Aquí está mi historia de monstruos de ventas (sí, plural). El año pasado, completé mi nombre y número de teléfono en un anuncio en línea para una cotización de refinanciamiento. En 2 minutos, cinco vendedores diferentes de diferentes compañías se embarcaron en mí como los monstruos de mis pesadillas. Antes de darme cuenta, me estaba escondiendo detrás del sofá rezando para que el teléfono dejara de sonar. Estas 5 personas me llamaron día y noche, y algunas todavía me llaman de vez en cuando. Ninguno de ellos quería darme información, solo querían tomar mi información. Tenía preguntas específicas, donde las respuestas específicas me darían la información que necesitaba para tomar una decisión informada. ¡Me sentí demasiado frustrado para buscar las respuestas a mis preguntas!

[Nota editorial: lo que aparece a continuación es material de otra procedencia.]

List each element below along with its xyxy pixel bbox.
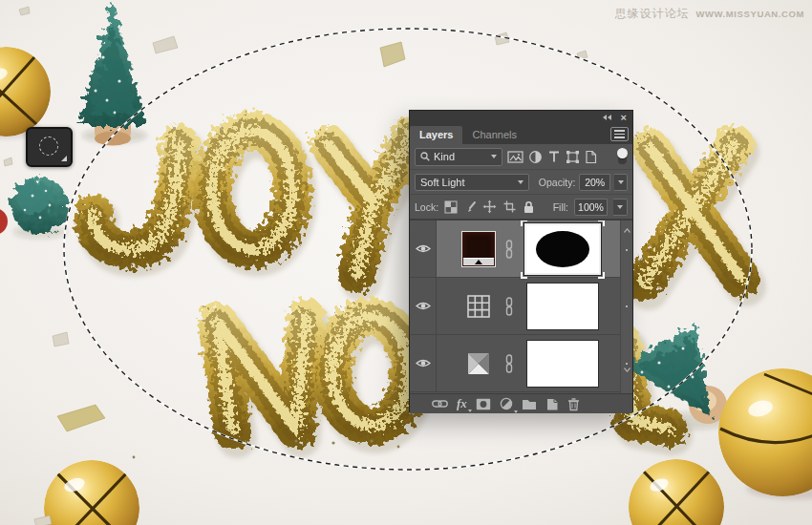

En serio, no todos los vendedores son malos, muchos vendedores se preocupan por sus prospectos y clientes. La verdad es que no tiene que responder bien a los monstruos de ventas. Tenemos una nación de vendedores que son servidores amables y atentos con personas como usted que solo quieren un trato justo y respuestas reales a las preguntas (debe tomar decisiones informadas). Una última nota, ¡sigue buscando hasta que encuentres a esa persona que no te llena las ventas! ¡Están ahí afuera!

¿Cómo respondo a estos monstruos de ventas? Simple … Me escondo detrás de mi sofá y rezo para que se vayan. En serio, en caso de que estés confundido en este momento, no respondo muy bien a los monstruos de ventas. ¿Hay mujeres en pequeñas empresas que responden bien a los monstruos de ventas? No he conocido a ninguno 39; ¡todavía! ¿Cómo manejas a los monstruos de ventas?